Georgia is an equitable distribution state. That means that you and your spouse will be expected to divide your assets fairly if you decide to divorce.
Separate property is normally retained by the person who owned it before marriage. Marital property, which usually includes all property purchased during the marriage (with exceptions), is subject to division.
How do you divide your property equitably?
For the most part, most people start out with the basic idea of 50-50 property division. Then, from there, they may make adjustments to determine how to divide their assets fairly.
For example, if you and your spouse both worked and contributed to your marriage’s finances and feel that you shared your responsibilities relatively equally, you may both agree to divide the value of the property equally.
If you feel that you contributed more while your spouse did not work or went to school to earn a degree, you may ask to receive a larger portion of your assets.
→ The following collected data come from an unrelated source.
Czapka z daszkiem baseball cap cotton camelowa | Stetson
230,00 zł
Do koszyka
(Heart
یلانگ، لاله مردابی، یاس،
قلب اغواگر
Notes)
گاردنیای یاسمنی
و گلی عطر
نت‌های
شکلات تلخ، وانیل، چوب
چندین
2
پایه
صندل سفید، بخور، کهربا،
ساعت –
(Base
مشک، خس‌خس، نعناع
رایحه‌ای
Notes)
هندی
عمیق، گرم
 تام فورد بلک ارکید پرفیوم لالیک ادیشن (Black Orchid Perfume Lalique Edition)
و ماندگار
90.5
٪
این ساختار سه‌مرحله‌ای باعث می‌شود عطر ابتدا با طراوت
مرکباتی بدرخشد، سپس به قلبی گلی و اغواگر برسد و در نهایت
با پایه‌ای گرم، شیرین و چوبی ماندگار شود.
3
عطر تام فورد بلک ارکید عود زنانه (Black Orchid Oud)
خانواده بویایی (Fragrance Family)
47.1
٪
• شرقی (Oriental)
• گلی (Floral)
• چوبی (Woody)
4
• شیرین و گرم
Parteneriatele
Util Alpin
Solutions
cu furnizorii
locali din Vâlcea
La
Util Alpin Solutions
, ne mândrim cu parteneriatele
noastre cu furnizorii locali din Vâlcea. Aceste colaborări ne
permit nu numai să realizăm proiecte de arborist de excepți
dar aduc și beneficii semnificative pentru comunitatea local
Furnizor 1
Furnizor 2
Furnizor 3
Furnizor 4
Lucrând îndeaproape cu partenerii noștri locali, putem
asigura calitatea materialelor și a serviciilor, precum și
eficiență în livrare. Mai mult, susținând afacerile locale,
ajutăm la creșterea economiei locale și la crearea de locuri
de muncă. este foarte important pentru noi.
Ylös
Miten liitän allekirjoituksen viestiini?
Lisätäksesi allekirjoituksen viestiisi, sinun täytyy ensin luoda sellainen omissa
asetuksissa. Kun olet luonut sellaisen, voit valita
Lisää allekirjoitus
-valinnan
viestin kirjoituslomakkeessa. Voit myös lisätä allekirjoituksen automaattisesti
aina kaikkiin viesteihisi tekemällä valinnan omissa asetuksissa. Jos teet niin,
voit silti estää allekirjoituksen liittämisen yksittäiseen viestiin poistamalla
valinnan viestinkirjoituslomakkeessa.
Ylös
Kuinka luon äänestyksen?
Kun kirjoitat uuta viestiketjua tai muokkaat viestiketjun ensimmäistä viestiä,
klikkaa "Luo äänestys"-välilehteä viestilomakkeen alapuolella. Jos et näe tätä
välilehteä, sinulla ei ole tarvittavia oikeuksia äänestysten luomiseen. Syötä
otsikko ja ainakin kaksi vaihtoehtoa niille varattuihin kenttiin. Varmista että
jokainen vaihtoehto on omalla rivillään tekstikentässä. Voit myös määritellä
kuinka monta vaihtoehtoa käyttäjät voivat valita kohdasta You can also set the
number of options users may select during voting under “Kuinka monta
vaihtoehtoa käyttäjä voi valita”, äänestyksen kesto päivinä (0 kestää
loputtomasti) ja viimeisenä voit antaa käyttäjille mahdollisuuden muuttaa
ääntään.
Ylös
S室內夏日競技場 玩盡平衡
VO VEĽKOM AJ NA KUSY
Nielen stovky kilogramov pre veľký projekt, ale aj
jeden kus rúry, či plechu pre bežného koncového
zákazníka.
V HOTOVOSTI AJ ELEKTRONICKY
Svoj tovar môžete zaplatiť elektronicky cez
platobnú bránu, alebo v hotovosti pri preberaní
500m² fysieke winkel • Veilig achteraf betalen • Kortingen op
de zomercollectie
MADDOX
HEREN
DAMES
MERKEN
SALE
That might be in exchange for the financial support you’d provided or other efforts you made.
Whether you have vehicles, boats, stocks, a home or other property, the way you will divide it will depend on your specific circumstances. Since this is not a community property state, you do have the option of dividing your assets 50-50, 40-60, 80-20 or in some other manner.
Before dividing your marital property, focus on your separate assets
Before you start dividing your marital assets, make sure you separate assets that don’t belong to both of you. By taking steps to separate your own assets, you’ll have a better chance to protect more of your own investments.
For example, if you have stocks, the growth prior to the marriage may stay your own, and the growth following your marriage might be something you need to divide the value of with your spouse.
Property division can be complex, and it isn’t always easy to know how to divide what you possess. Go over your legal options and discuss with your spouse which assets each of you believes are separate. Then, start getting appraisals and working out the value of your marital estate, so you can divide it equitably.